Narrar es, de primera oída, sencillo: contar con coherencia y mínima elegancia las cosas que sucedieron. Sin embargo, “las cosas que sucedieron” son cardumen resbaladizo. Puesto que no todas las cosas que suceden son las mismas: están los sucesos objetivos (digamos: una guerra devastadora entre una potencia sanguinaria y otra deja seis millones de muertos, etcétera); luego están los sucesos subjetivos (digamos: uno de los bandos se percibe cruel porque masacró a un montón de gente; el otro fue también cruel —masacró a otro montón de gente, a veces incluso al mismo—, pero como ganó la guerra, la Historia lo perdonará, etcétera); luego están los sucesos con minúscula (digamos: el último invierno, la gente de la potencia que estaba a punto de perder salía de casa cargando un maletín con documentos y medicinas: desconocían si esa noche un bombardeo los arrojaría a un bunker apestoso y sin oxígeno, etcétera); están los sucesos que son vergüenzas en las que cada letra rueda sobre la otra hasta que “vergüenza” no alcanza (digamos: la potencia ganadora estableció un batallón de hombres ejemplarmente crueles cuya labor era desaparecer a gente de a pie en la potencia perdedora, por cosas ridículas, como su ropa o los libros que leían, como si la opinión de una persona importara, como si un bando ganador no tuviera suficiente con edificios enormes y muros y museos que rinden tributo a los que murieron defendiendo una muerte y no la otra, etcétera); están también los sucesos que casi pasan, los que sólo imaginan unos cuantos, los que casi todos quisieran estar imaginando, etcétera. Narrar, pues, es escuchar muchas voces al unísono, perseguir corrientes, nadar a oscuras.

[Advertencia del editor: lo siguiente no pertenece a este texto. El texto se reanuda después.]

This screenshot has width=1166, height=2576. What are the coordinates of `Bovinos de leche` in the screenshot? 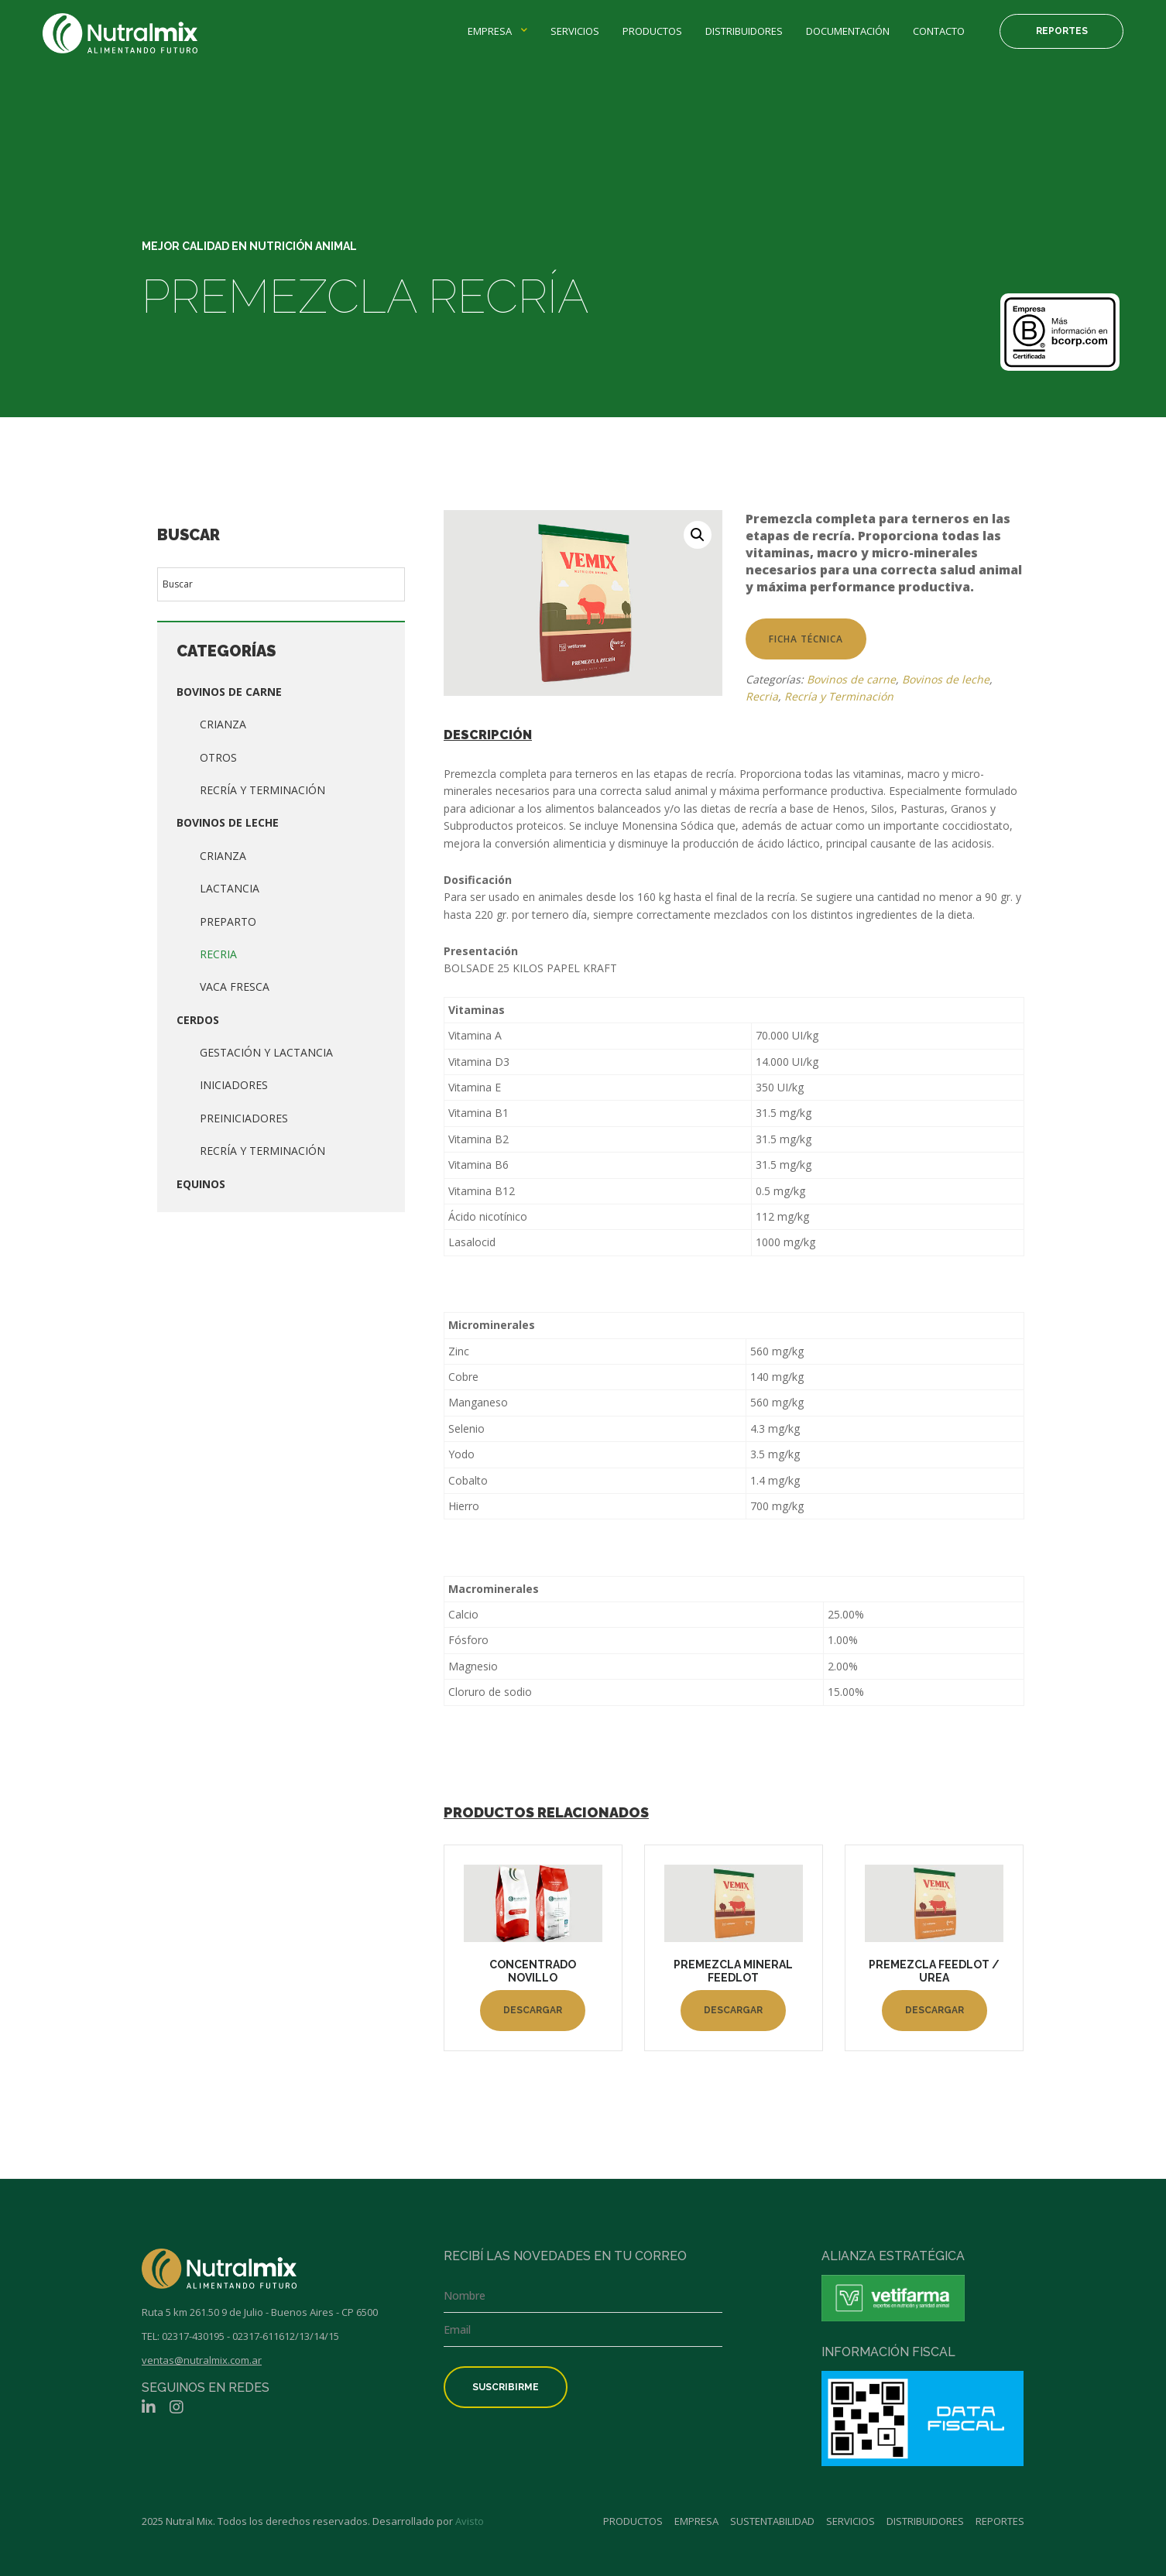 It's located at (228, 822).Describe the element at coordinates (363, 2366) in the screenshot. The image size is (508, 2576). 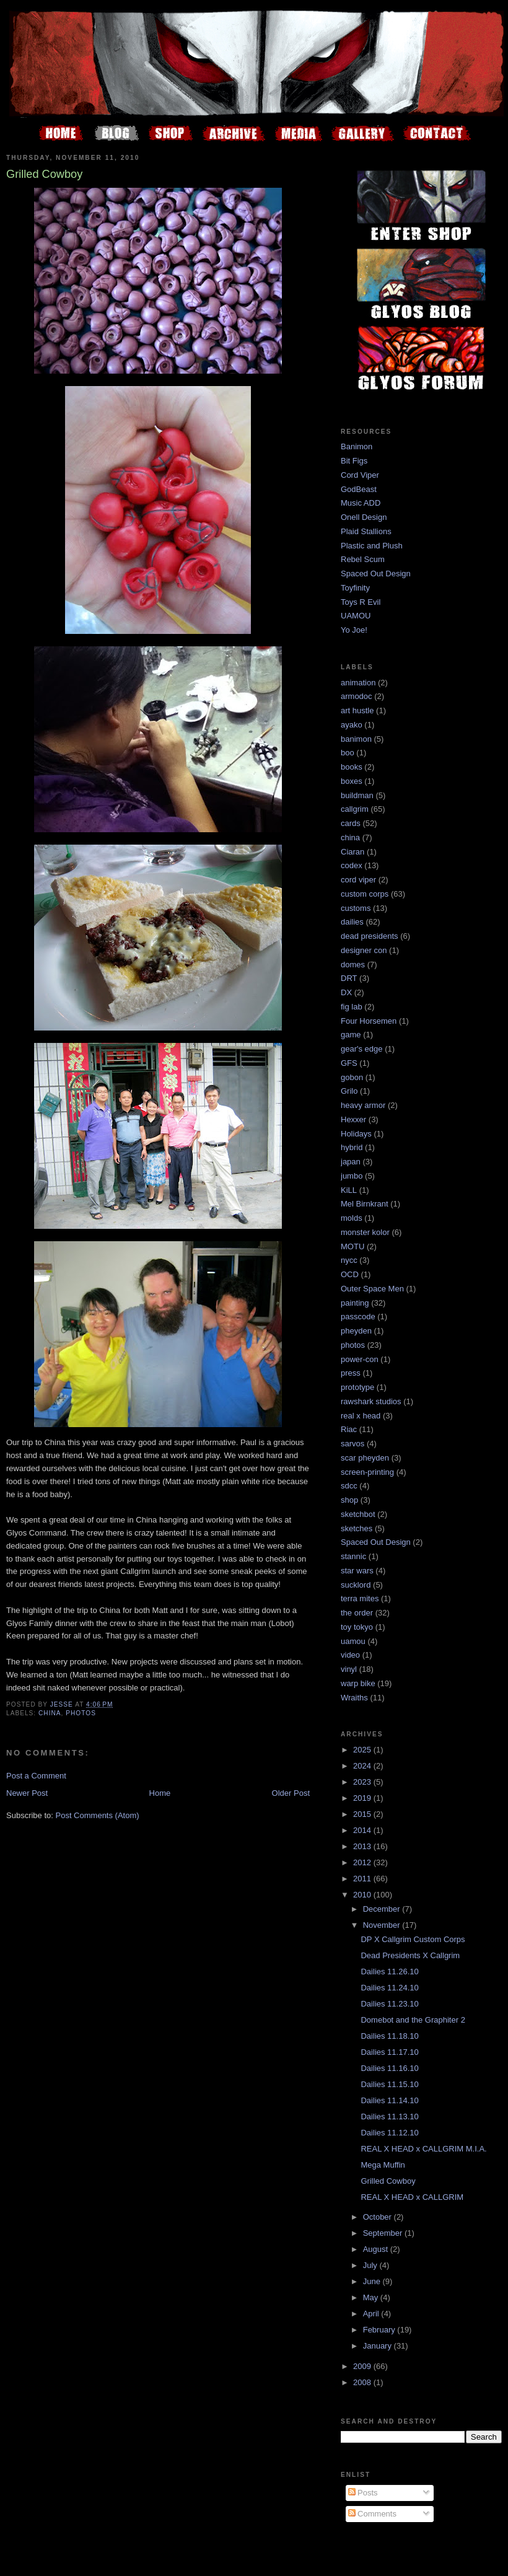
I see `2009` at that location.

Además: no hace falta visitar museos y memoriales y bunkers bajo Berlín y ex-oficinas de la Stasi para descubrir el otro gran problema de narrar: cualquier historia (sobre todo la Historia) es un acto que siempre termina con la muerte. Ese teléfono viejo cuyo auricular fue puerta de tantas sentencias; esa mesa que llevaba encima cenizas, no siempre de cigarro; esa sala como ataúd interminable, ese pasillo: el final es siempre la muerte, y por eso narrar es tan complicado: tan inútil. Todas las cosas suceden para terminar: para callar.
Narrar es la rebaba del silencio. Un silencio que puede escucharse como caracol abandonado en la playa, como espiral siseando: “Muerte, ten piedad: aléjanos de nosotros mismos: tráenos un final que no sea el nuestro: danos la paz”.